**What you need to do:**
Reproduce the data below verbatim from the line containing "embroideries worked in" through its final line, and produce nothing more.

··· Records for this task

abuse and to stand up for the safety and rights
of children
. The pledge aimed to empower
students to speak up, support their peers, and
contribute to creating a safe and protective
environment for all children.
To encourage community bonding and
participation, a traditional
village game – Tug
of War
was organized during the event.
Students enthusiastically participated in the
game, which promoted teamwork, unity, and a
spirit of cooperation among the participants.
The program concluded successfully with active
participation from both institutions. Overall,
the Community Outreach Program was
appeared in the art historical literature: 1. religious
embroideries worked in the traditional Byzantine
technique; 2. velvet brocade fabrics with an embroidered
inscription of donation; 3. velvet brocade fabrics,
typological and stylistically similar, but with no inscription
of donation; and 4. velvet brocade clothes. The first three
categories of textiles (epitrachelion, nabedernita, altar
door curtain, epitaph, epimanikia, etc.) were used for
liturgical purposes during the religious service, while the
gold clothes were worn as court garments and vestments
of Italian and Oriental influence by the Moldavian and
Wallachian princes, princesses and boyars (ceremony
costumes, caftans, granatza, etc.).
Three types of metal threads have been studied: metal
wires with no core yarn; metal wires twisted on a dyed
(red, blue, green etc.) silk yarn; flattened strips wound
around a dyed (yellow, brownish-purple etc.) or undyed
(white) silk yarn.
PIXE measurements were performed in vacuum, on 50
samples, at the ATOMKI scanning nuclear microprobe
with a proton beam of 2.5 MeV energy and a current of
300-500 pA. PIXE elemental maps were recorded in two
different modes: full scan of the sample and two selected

······

**Solution to this exercise:**
embroideries worked in the traditional Byzantine
technique; 2. velvet brocade fabrics with an embroidered
inscription of donation; 3. velvet brocade fabrics,
typological and stylistically similar, but with no inscription
of donation; and 4. velvet brocade clothes. The first three
categories of textiles (epitrachelion, nabedernita, altar
door curtain, epitaph, epimanikia, etc.) were used for
liturgical purposes during the religious service, while the
gold clothes were worn as court garments and vestments
of Italian and Oriental influence by the Moldavian and
Wallachian princes, princesses and boyars (ceremony
costumes, caftans, granatza, etc.).
Three types of metal threads have been studied: metal
wires with no core yarn; metal wires twisted on a dyed
(red, blue, green etc.) silk yarn; flattened strips wound
around a dyed (yellow, brownish-purple etc.) or undyed
(white) silk yarn.
PIXE measurements were performed in vacuum, on 50
samples, at the ATOMKI scanning nuclear microprobe
with a proton beam of 2.5 MeV energy and a current of
300-500 pA. PIXE elemental maps were recorded in two
different modes: full scan of the sample and two selected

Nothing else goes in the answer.